表1●TDCソフトウェアエンジニアリングの提案
[画像のクリックで拡大表示]
図1●既にEAIツールが社内に存在することを念頭に入れつつオンプレミスのEAIツール追加導入を提案
[画像のクリックで拡大表示]

 ただし、このサーバーはSalesforce接続用の位置付けで、ERPやSCMのシステムとは直接連携させず、既存のEAIシステムを流用する。Salesforce─ASTERIA WARP─既存EAIシステム─ERP/SCMという構成で、Salesforce CRMとEAI間の連携は、連動元のアクションを契機として随時データを反映する。この構成にすることで、システム変更を最小限にとどめられる。

アダプター方式により拡張性を確保

 ASTERIA WARPサーバーを社内ネットワーク上に置くことで、既存システムとの連携の応答速度低下を防ぎ、結果としてSalesforce CRMとの間でのスピーディーなデータ連携を可能にする。Active Directory(AD)とはASTERIAを介さずにSalesforceのAD連携機能をそのまま利用する。
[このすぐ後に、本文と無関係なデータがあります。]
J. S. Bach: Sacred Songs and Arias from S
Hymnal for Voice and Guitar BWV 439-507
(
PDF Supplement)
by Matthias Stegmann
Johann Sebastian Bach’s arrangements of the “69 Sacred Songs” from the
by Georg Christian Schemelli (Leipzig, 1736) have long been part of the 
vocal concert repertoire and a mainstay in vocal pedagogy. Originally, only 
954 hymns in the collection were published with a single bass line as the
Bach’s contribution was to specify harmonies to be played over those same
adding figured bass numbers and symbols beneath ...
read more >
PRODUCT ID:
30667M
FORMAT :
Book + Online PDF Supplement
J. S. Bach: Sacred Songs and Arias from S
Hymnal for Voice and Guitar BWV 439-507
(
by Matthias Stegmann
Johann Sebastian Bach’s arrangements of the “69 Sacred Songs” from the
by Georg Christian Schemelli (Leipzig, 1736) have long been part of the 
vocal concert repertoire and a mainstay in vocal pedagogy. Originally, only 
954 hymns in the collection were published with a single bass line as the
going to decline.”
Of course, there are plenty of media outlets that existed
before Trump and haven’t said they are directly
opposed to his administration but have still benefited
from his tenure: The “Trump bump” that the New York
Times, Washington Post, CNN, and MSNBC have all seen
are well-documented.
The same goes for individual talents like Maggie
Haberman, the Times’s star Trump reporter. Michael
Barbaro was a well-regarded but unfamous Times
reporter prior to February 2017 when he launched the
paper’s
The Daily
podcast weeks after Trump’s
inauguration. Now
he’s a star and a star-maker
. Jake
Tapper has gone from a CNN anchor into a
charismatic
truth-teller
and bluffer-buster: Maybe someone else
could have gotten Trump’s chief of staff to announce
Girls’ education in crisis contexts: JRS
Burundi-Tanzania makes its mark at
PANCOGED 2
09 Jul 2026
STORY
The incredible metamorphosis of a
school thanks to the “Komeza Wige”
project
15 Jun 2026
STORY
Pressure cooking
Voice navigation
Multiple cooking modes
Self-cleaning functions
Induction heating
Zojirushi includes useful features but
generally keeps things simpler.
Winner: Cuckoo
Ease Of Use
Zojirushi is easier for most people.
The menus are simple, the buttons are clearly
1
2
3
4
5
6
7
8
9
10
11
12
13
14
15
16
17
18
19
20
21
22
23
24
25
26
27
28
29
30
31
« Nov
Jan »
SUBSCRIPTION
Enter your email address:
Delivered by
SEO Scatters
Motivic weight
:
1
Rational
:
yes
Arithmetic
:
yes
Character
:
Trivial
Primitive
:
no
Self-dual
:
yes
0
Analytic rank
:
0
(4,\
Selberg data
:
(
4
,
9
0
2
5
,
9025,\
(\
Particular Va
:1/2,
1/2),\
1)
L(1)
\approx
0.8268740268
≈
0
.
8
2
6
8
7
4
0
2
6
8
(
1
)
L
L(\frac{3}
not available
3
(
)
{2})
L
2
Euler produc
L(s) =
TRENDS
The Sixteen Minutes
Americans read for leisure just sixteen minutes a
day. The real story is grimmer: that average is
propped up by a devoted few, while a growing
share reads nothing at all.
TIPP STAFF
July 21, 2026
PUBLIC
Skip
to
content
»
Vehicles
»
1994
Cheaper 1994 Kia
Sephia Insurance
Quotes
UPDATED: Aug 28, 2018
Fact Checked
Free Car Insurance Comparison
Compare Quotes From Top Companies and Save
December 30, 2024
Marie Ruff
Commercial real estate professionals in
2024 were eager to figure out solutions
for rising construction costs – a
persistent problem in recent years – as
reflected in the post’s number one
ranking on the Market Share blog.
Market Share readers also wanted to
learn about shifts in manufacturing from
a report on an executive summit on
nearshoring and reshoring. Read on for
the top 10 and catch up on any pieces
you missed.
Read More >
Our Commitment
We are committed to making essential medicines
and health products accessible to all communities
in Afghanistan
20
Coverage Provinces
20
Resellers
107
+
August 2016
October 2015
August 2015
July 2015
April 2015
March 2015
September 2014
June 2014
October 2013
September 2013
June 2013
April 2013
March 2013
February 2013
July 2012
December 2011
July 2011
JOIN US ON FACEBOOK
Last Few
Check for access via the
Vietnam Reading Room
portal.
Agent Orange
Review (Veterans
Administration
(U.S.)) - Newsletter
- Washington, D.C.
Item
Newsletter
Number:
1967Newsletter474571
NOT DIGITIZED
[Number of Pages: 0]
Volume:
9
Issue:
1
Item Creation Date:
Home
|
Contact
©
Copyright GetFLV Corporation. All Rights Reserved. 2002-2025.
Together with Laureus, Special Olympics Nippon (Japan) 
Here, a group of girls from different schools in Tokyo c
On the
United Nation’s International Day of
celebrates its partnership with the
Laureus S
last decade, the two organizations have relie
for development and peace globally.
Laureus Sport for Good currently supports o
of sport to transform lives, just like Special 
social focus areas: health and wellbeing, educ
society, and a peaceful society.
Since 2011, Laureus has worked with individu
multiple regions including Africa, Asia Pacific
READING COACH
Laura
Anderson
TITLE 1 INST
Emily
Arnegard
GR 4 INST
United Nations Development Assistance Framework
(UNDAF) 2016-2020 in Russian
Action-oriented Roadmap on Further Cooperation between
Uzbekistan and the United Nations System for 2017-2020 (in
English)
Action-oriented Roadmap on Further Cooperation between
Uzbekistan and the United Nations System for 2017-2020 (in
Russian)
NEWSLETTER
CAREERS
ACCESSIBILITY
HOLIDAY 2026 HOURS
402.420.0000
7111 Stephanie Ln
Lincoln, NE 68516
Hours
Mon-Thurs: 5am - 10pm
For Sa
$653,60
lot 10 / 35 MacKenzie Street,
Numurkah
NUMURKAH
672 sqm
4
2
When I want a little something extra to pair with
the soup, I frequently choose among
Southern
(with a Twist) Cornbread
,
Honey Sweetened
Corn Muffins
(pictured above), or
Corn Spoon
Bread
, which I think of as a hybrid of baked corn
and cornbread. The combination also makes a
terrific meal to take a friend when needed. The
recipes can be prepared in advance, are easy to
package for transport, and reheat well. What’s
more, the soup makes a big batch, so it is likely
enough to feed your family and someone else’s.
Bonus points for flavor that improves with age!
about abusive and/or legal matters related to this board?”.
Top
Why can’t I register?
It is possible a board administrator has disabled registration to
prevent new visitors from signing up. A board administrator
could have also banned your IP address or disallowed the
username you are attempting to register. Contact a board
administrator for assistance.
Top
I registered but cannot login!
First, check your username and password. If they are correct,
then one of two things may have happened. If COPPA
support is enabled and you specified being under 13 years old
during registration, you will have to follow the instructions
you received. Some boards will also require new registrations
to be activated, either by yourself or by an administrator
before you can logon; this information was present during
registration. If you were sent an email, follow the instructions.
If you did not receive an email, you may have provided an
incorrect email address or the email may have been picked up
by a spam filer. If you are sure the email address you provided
 またASTERIA WARPは、インフォテリアのパートナー企業などが提供するアダプターを利用することで、CRM、SAPをはじめ多くのシステム連携に対応。新たな連携システムが追加された場合には、これらのアダプターの利用を検討する。

 ASTERIA WARPサーバーはLinux上で稼働。EAIはシステム全体の可用性確保の観点でのボトルネックになりやすいため、サーバー2台による冗長構成(HA構成)とし、クラスタリングソフトを使って障害時の自動切り替えを実現する。ディスクドライブも、サーバーOS/EAIツール用をRAID1構成×2サーバー分、データ用の共用ディスクドライブをRAID5構成で3本利用するものとする。

専用クライアントからGUIで設定

 クライアントパソコンに専用デザイナーツールをインストールすれば、GUIベースで連携の条件を設定・管理できる。この条件設定はアイコンを組み合わせる程度の操作で実施できるため、連携処理の設計を手軽に済ませられる。

 ASTERIA WARPは、GUIベースの実装内容をそのまま仕様書の形式に文書化する機能を備えているため、データ連携ロジックを見える化できる。このため設計と実装にズレが生じることがなく、保守性の高いシステムを実現できる。

 なお、連携処理の作成時には、共通処理、個別処理を切り分けて作成し、処理の目的やメンテナンス時の注意点などをコメント記述することで保守性を高める。

 連動処理の起動契機は、URL指定によるトリガーを想定する。バッチ処理の起動や運用を実施する場合は改めて詳細に設計するものとする。この際、CSV受け渡しなどの方式を採用する可能性もある。

 システム単位の利用状況データについては、連携処理実行時、実行ログを取得することで対応。状況を可視化すると同時に、費用配賦計算にも利用できる。サマリーレポートは実行ログを基に作成は可能だが、生成、管理者への送信といった機能は別途開発が必要である。

 見積金額は、初期費用がハードウエア、ソフトウエア、EAIライセンス費用の合計で1205万円から。構築費用が550万円から。月額費用は、ハードウエア保守費用が80万円/3年から、ソフトウエア保守費用が126万円/年からである。